As Lukianoff learned to challenge the negative and distorted thoughts fueling his depression, such as treating his feelings as facts—through CBT, his symptoms began to lift. Within a few months, he had built a set of tools he could return to long after formal treatment ended.
What Is CBT?
A recent meta-analysis published in JAMA Psychiatry, which included 375 trials and nearly 33,000 patients, confirms what many clinicians have long observed: CBT is highly effective across a wide range of mental health conditions—and can even support more complex ones, like psychosis and bipolar disorder.
“Most people seek CBT for anxiety, depression, eating disorders, or ADHD [attention-deficit/hyperactivity disorder],” clinical psychologist Terri Bacow told The Epoch Times in an email. “But others are looking to improve relationships, build self-esteem, or navigate major life transitions.”
There are dozens of evidence-based versions of CBT designed for problems like insomnia and pain. And even without a diagnosis, many people turn to CBT during stressful periods—a breakup, divorce, or a career upheaval.
The first part of CBT is to identify patterns in our thinking that shape how we feel and act, said clinical psychologist Lauren O’Flaherty. One person sees a black cat and thinks, “Bad luck—I should stay inside.” Another sees the same cat and smiles: “It reminds me of my childhood pet.”
Their emotions follow the stories. “Each person will feel differently based on the story they are telling themselves,” she said.
CBT helps people spot and shift common thinking traps—like catastrophizing (imagining the worst-case scenario), mind reading (assuming others are thinking something negative about you), all-or-nothing thinking (seeing things in extremes), overgeneralization (drawing sweeping conclusions from a single event), and rigid internal rules that fuel guilt or frustration.

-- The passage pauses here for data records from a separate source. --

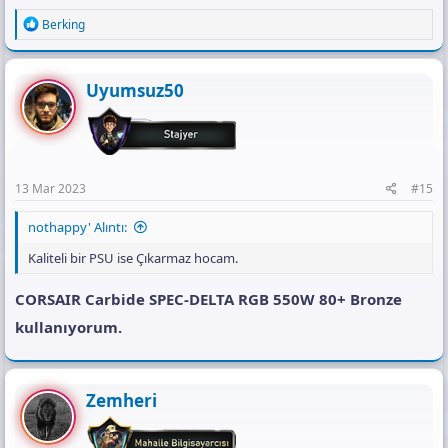
R
Berking
e
a
c
t
Uyumsuz50
i
o
n
s
:
13 Mar 2023
#15
nothappy' Alıntı:
Kaliteli bir PSU ise Çıkarmaz hocam.
CORSAIR Carbide SPEC-DELTA RGB 550W 80+ Bronze
kullanıyorum.
Zemheri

CBT therapists listen for these irrational patterns—the shoulds, the musts, the rigid demands, said clinical psychologist Mike Abrams. “They help the person see that it’s not just the situation causing distress—it’s the way they’re interpreting it.”
Once you learn to spot these common thinking traps, the next step is to gently challenge them—and experiment with new, more balanced ways of thinking.